Expansion of the fiscal space for the health sector will not only require proper taxation systems, but also curbing of corruption in all its forms and prioritization of the health sector. This might mean redistribution of finances from sectors like defence, which is over financed in many countries, to the health sector. After all, the inequities that arise from poor provision of health services to the poor can trigger security threats too and can therefore be seen as “defence” issues as well (for the “iron men” among you). It might also mean cutting down on the exorbitant expenditures that Ugandan tax payers have to incur due to an unnecessarily large parliament. Anyhow, the government cannot continue to underestimate grievances in the health workforce as it is increasingly recognized that the impact of a productive health work force goes far beyond health outcomes – HRH is not only a cost, but it also contributes to economic growth and wellbeing. As you might know, the UN High-Level Commission on Health Employment and Economic Growth will present its report on 20 September, in New York, along these lines.
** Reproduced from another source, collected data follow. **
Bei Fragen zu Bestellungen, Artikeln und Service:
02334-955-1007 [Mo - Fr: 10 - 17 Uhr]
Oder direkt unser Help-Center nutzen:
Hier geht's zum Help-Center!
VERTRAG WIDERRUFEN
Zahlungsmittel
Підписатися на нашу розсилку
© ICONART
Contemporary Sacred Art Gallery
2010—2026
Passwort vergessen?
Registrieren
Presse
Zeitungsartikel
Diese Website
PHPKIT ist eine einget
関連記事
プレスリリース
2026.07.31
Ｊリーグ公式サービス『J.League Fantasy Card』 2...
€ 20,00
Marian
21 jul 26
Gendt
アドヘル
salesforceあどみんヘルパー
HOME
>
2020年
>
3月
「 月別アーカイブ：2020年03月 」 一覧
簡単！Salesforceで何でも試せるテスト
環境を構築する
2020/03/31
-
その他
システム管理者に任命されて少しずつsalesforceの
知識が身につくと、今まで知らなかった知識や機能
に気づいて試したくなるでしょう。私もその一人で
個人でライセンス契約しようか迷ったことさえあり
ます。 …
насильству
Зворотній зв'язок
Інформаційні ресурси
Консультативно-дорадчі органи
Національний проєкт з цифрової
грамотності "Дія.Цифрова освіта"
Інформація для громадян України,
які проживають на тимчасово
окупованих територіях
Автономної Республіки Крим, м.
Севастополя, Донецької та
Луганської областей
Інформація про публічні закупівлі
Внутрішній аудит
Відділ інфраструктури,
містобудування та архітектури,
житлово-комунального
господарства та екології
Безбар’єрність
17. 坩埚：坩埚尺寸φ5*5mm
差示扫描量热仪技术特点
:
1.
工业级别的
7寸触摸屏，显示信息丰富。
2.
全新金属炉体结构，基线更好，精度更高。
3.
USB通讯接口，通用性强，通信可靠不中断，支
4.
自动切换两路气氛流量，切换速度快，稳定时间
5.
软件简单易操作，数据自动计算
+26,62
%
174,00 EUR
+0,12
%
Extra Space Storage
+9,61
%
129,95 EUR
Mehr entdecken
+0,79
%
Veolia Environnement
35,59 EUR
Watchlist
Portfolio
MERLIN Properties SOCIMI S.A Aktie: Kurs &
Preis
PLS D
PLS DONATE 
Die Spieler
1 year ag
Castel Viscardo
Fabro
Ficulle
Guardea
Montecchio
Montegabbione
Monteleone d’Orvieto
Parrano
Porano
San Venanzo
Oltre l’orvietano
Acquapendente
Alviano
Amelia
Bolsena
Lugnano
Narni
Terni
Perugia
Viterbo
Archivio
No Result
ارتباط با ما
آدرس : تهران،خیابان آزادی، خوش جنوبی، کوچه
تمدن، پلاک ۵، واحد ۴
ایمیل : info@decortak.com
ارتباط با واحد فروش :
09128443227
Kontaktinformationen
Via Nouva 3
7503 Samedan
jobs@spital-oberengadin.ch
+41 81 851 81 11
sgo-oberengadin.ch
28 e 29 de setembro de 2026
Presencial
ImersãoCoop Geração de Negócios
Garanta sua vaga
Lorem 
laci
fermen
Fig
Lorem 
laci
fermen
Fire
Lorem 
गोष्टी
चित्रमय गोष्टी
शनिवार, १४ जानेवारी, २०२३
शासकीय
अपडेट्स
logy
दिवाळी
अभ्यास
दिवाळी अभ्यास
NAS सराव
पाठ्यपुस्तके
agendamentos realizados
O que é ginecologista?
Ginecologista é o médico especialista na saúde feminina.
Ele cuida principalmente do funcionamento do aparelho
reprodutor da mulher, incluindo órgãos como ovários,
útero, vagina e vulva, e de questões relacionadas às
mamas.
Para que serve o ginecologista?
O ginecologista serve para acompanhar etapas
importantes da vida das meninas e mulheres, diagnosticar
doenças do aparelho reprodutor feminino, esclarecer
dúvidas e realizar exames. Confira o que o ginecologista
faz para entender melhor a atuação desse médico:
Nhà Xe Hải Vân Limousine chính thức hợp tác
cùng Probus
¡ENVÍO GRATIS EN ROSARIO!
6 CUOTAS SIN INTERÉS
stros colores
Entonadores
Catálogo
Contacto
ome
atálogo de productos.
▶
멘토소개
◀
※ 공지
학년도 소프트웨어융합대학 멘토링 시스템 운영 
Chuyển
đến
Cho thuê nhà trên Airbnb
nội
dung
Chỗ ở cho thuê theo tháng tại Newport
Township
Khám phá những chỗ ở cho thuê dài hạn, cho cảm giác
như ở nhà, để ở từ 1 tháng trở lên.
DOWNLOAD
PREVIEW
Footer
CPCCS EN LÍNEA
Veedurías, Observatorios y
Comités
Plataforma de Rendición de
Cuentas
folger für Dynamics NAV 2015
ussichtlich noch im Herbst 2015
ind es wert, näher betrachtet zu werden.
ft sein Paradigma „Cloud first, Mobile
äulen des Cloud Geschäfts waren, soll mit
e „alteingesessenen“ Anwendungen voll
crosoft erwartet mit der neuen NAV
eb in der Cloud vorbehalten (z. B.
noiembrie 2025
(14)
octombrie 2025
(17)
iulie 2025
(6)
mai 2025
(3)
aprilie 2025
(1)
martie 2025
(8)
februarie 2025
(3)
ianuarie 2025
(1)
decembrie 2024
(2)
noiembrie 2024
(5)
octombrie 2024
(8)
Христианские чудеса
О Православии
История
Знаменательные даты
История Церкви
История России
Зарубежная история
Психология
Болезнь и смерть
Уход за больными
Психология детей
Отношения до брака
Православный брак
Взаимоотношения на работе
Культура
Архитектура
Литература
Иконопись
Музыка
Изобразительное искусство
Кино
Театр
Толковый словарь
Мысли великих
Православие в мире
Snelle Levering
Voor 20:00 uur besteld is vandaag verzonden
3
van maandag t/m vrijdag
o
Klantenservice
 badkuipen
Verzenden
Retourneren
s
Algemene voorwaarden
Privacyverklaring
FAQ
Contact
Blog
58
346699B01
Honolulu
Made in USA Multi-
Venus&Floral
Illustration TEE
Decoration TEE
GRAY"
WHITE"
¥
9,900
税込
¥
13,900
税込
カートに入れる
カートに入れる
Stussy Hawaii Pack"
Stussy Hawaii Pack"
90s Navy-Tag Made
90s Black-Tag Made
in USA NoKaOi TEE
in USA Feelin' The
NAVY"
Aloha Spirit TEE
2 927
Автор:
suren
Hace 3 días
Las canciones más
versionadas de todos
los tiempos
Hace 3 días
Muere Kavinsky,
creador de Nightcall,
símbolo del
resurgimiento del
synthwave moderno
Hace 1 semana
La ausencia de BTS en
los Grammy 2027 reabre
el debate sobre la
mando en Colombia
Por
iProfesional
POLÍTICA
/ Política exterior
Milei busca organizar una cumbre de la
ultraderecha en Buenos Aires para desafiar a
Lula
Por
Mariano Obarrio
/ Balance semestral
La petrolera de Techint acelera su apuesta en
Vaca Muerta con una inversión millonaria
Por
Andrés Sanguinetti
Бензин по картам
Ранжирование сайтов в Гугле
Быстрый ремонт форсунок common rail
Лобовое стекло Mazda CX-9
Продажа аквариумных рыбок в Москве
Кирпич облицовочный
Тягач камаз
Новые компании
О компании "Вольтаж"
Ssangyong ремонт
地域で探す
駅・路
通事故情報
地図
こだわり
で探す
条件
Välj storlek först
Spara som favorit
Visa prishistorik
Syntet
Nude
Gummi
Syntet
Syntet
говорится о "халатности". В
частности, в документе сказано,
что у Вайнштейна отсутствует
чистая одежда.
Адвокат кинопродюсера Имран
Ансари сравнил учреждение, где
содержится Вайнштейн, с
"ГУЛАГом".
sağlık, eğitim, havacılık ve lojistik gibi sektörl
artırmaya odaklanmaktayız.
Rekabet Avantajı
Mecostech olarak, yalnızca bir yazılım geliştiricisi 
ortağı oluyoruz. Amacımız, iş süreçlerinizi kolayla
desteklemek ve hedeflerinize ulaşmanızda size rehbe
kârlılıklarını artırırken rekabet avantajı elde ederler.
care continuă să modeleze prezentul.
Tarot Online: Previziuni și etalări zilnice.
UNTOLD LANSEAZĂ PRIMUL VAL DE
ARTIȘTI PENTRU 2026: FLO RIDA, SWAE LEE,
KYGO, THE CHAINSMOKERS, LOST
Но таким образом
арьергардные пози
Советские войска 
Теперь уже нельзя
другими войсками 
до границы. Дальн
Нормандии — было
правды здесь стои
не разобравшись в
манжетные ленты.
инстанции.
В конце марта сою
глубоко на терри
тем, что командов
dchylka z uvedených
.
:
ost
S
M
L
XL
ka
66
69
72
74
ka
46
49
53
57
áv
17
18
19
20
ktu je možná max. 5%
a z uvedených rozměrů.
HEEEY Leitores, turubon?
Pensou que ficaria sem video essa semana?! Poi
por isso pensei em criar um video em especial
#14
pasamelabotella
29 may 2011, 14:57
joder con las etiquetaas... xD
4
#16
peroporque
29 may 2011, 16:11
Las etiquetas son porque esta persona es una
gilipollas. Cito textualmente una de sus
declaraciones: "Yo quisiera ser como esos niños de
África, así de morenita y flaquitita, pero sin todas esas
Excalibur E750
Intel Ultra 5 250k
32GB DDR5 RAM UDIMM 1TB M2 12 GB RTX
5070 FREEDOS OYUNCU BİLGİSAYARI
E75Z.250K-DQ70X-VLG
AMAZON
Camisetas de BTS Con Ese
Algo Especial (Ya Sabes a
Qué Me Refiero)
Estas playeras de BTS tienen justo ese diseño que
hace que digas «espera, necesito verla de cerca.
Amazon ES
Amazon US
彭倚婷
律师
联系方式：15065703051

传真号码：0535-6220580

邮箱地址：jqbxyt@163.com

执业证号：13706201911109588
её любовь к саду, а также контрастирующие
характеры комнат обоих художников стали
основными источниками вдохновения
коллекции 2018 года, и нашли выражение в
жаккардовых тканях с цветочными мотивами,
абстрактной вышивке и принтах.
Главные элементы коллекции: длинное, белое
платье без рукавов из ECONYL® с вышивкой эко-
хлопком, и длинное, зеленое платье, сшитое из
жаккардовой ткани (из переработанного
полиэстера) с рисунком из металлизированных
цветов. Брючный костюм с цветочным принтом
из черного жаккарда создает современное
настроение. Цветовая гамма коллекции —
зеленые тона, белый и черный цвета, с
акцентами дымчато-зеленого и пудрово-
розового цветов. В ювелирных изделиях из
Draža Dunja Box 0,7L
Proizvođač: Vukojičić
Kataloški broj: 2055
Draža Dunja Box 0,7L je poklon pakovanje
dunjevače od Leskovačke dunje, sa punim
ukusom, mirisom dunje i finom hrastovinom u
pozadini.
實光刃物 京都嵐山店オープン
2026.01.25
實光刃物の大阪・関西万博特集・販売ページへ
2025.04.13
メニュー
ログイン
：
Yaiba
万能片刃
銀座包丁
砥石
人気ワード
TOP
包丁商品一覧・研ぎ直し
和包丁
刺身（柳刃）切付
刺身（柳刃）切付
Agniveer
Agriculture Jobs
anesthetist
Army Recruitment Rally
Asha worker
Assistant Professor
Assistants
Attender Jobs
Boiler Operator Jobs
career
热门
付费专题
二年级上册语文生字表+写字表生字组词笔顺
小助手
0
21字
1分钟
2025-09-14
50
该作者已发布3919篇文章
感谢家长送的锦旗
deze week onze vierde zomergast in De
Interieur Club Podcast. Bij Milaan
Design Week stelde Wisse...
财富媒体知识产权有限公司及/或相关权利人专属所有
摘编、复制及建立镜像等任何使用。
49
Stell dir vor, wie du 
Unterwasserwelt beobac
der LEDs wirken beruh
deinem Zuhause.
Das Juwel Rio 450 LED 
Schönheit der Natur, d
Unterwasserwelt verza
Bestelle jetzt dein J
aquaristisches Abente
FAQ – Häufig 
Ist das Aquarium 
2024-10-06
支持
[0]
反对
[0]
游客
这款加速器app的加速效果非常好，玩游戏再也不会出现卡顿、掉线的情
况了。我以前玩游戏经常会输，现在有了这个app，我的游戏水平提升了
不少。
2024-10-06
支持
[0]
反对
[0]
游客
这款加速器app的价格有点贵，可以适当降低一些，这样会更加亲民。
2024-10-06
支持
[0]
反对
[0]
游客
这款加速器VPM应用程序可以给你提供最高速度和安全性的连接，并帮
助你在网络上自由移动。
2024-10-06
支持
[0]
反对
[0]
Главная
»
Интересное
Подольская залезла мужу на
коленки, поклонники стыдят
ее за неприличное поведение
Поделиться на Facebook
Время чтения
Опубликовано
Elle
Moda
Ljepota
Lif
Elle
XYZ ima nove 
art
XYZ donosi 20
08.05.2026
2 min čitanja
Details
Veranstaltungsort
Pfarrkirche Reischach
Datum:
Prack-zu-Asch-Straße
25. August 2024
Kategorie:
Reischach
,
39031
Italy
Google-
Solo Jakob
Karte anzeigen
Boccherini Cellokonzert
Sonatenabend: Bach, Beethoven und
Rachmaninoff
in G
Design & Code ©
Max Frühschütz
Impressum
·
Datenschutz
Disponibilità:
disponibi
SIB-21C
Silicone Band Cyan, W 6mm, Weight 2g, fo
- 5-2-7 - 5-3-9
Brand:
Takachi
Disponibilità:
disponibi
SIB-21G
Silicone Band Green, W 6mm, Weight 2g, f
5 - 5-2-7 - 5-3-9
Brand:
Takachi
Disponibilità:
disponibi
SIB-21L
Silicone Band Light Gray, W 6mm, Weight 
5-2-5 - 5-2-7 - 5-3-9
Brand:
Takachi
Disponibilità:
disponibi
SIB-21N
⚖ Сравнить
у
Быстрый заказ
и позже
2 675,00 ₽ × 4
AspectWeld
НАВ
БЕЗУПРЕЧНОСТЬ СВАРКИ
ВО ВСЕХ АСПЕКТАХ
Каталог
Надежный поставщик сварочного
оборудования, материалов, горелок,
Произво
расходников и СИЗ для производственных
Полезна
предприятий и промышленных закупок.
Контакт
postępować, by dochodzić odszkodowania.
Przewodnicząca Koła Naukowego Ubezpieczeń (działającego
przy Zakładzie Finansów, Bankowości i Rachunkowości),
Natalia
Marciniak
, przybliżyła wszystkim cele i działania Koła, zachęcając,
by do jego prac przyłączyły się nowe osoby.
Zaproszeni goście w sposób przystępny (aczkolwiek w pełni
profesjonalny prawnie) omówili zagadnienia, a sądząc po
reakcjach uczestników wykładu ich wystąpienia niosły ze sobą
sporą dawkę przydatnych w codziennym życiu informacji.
The inability of the Ugandan government to plan appropriately for interns despite the vital role they play in the health system, together with downright silly plans like the exportation of (the already scarce) specialists overseas remains a paradox and points to a national priority setting exercise gone badly wrong. Nonetheless, it is my sincere hope that the supplementary budget of 3.4bn UGX will be found in this fiscal year and interns will be budgeted for in the years to come because no intern deserves to work in poor conditions without remuneration. Regarding implementation of the two-year bond, it is my sincere hope that this will be implemented only if there is an absolute respect for people’s right to free movement.